## Brief
From the first line through the last, transcribe the listing word for word.

-----

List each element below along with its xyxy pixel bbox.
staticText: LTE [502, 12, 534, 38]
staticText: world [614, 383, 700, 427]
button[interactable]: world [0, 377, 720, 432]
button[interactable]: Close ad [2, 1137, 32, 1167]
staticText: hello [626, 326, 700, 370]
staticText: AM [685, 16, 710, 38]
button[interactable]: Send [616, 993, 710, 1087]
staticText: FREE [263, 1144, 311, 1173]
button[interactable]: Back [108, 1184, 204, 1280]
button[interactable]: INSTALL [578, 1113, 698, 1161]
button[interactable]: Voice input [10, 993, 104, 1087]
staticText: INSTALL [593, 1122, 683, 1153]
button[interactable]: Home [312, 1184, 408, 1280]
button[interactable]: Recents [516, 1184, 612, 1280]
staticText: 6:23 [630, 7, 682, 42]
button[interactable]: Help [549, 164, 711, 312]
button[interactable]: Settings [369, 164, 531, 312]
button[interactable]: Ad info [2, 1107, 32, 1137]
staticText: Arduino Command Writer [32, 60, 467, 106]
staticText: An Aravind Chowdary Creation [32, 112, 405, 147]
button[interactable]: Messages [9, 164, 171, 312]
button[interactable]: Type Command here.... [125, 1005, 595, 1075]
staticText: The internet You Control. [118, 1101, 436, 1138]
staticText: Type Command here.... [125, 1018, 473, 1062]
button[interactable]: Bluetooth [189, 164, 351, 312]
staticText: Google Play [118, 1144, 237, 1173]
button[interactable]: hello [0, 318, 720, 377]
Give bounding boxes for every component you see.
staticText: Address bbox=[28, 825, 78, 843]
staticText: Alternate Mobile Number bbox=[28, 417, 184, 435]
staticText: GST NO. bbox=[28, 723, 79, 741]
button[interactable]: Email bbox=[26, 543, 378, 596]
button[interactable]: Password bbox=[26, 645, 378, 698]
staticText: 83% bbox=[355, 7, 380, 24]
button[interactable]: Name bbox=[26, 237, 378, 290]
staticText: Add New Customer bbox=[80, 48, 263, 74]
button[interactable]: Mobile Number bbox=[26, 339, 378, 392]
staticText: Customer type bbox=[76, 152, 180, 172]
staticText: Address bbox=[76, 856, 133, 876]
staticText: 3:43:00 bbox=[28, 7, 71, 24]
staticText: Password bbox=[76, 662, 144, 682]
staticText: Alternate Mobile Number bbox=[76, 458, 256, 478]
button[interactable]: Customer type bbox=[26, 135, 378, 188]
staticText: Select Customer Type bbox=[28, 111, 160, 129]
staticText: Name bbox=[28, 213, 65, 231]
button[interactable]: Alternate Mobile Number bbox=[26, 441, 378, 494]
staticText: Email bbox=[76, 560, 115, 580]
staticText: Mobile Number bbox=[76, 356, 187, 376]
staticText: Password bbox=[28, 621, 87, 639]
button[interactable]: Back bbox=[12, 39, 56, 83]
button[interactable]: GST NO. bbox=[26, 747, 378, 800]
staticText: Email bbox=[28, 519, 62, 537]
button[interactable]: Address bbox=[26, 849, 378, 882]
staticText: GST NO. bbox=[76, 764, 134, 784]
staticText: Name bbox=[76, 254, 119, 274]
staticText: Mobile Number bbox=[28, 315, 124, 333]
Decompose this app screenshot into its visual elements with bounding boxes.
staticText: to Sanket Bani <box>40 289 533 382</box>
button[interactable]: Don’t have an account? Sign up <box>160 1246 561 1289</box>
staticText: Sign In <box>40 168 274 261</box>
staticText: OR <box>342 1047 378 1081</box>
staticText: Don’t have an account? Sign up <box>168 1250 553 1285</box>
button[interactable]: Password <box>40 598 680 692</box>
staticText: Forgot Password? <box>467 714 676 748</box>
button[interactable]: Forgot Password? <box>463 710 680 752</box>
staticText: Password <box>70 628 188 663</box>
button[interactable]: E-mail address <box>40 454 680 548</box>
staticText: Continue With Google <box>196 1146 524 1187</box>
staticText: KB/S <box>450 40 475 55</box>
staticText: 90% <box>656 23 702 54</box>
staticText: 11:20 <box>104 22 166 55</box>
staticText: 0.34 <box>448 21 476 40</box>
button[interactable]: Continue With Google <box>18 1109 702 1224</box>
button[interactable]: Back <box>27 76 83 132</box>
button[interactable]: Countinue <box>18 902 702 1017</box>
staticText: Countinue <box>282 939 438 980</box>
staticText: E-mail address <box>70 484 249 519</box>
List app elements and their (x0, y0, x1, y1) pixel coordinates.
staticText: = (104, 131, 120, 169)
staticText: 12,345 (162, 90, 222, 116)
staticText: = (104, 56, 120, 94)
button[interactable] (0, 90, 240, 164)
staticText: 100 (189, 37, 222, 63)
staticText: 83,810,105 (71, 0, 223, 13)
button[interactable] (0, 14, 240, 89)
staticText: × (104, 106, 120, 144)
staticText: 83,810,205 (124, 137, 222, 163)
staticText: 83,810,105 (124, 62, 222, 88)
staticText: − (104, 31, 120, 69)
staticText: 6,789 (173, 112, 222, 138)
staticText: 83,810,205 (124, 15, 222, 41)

-----

## Result of the task
List each element below along with its xyxy pixel bbox.
staticText: LTE [502, 12, 534, 38]
staticText: world [614, 383, 700, 427]
button[interactable]: world [0, 377, 720, 432]
button[interactable]: Close ad [2, 1137, 32, 1167]
staticText: hello [626, 326, 700, 370]
staticText: AM [685, 16, 710, 38]
button[interactable]: Send [616, 993, 710, 1087]
staticText: FREE [263, 1144, 311, 1173]
button[interactable]: Back [108, 1184, 204, 1280]
button[interactable]: INSTALL [578, 1113, 698, 1161]
button[interactable]: Voice input [10, 993, 104, 1087]
staticText: INSTALL [593, 1122, 683, 1153]
button[interactable]: Home [312, 1184, 408, 1280]
button[interactable]: Recents [516, 1184, 612, 1280]
staticText: 6:23 [630, 7, 682, 42]
button[interactable]: Help [549, 164, 711, 312]
button[interactable]: Settings [369, 164, 531, 312]
button[interactable]: Ad info [2, 1107, 32, 1137]
staticText: Arduino Command Writer [32, 60, 467, 106]
staticText: An Aravind Chowdary Creation [32, 112, 405, 147]
button[interactable]: Messages [9, 164, 171, 312]
button[interactable]: Type Command here.... [125, 1005, 595, 1075]
staticText: The internet You Control. [118, 1101, 436, 1138]
staticText: Type Command here.... [125, 1018, 473, 1062]
button[interactable]: Bluetooth [189, 164, 351, 312]
staticText: Google Play [118, 1144, 237, 1173]
button[interactable]: hello [0, 318, 720, 377]
Give bounding boxes for every component you see.
staticText: Address bbox=[28, 825, 78, 843]
staticText: Alternate Mobile Number bbox=[28, 417, 184, 435]
staticText: GST NO. bbox=[28, 723, 79, 741]
button[interactable]: Email bbox=[26, 543, 378, 596]
button[interactable]: Password bbox=[26, 645, 378, 698]
staticText: 83% bbox=[355, 7, 380, 24]
button[interactable]: Name bbox=[26, 237, 378, 290]
staticText: Add New Customer bbox=[80, 48, 263, 74]
button[interactable]: Mobile Number bbox=[26, 339, 378, 392]
staticText: Customer type bbox=[76, 152, 180, 172]
staticText: Address bbox=[76, 856, 133, 876]
staticText: 3:43:00 bbox=[28, 7, 71, 24]
staticText: Password bbox=[76, 662, 144, 682]
staticText: Alternate Mobile Number bbox=[76, 458, 256, 478]
button[interactable]: Customer type bbox=[26, 135, 378, 188]
staticText: Select Customer Type bbox=[28, 111, 160, 129]
staticText: Name bbox=[28, 213, 65, 231]
button[interactable]: Alternate Mobile Number bbox=[26, 441, 378, 494]
staticText: Email bbox=[76, 560, 115, 580]
staticText: Mobile Number bbox=[76, 356, 187, 376]
staticText: Password bbox=[28, 621, 87, 639]
button[interactable]: Back bbox=[12, 39, 56, 83]
button[interactable]: GST NO. bbox=[26, 747, 378, 800]
staticText: Email bbox=[28, 519, 62, 537]
button[interactable]: Address bbox=[26, 849, 378, 882]
staticText: GST NO. bbox=[76, 764, 134, 784]
staticText: Name bbox=[76, 254, 119, 274]
staticText: Mobile Number bbox=[28, 315, 124, 333]
Decompose this app screenshot into its visual elements with bounding boxes.
staticText: to Sanket Bani <box>40 289 533 382</box>
button[interactable]: Don’t have an account? Sign up <box>160 1246 561 1289</box>
staticText: Sign In <box>40 168 274 261</box>
staticText: OR <box>342 1047 378 1081</box>
staticText: Don’t have an account? Sign up <box>168 1250 553 1285</box>
button[interactable]: Password <box>40 598 680 692</box>
staticText: Forgot Password? <box>467 714 676 748</box>
button[interactable]: Forgot Password? <box>463 710 680 752</box>
staticText: Password <box>70 628 188 663</box>
button[interactable]: E-mail address <box>40 454 680 548</box>
staticText: Continue With Google <box>196 1146 524 1187</box>
staticText: KB/S <box>450 40 475 55</box>
staticText: 90% <box>656 23 702 54</box>
staticText: 11:20 <box>104 22 166 55</box>
staticText: 0.34 <box>448 21 476 40</box>
button[interactable]: Continue With Google <box>18 1109 702 1224</box>
button[interactable]: Back <box>27 76 83 132</box>
button[interactable]: Countinue <box>18 902 702 1017</box>
staticText: Countinue <box>282 939 438 980</box>
staticText: E-mail address <box>70 484 249 519</box>
List app elements and their (x0, y0, x1, y1) pixel coordinates.
staticText: = (104, 131, 120, 169)
staticText: 12,345 (162, 90, 222, 116)
staticText: = (104, 56, 120, 94)
button[interactable] (0, 90, 240, 164)
staticText: 100 (189, 37, 222, 63)
staticText: 83,810,105 (71, 0, 223, 13)
button[interactable] (0, 14, 240, 89)
staticText: × (104, 106, 120, 144)
staticText: 83,810,205 (124, 137, 222, 163)
staticText: 83,810,105 (124, 62, 222, 88)
staticText: − (104, 31, 120, 69)
staticText: 6,789 (173, 112, 222, 138)
staticText: 83,810,205 (124, 15, 222, 41)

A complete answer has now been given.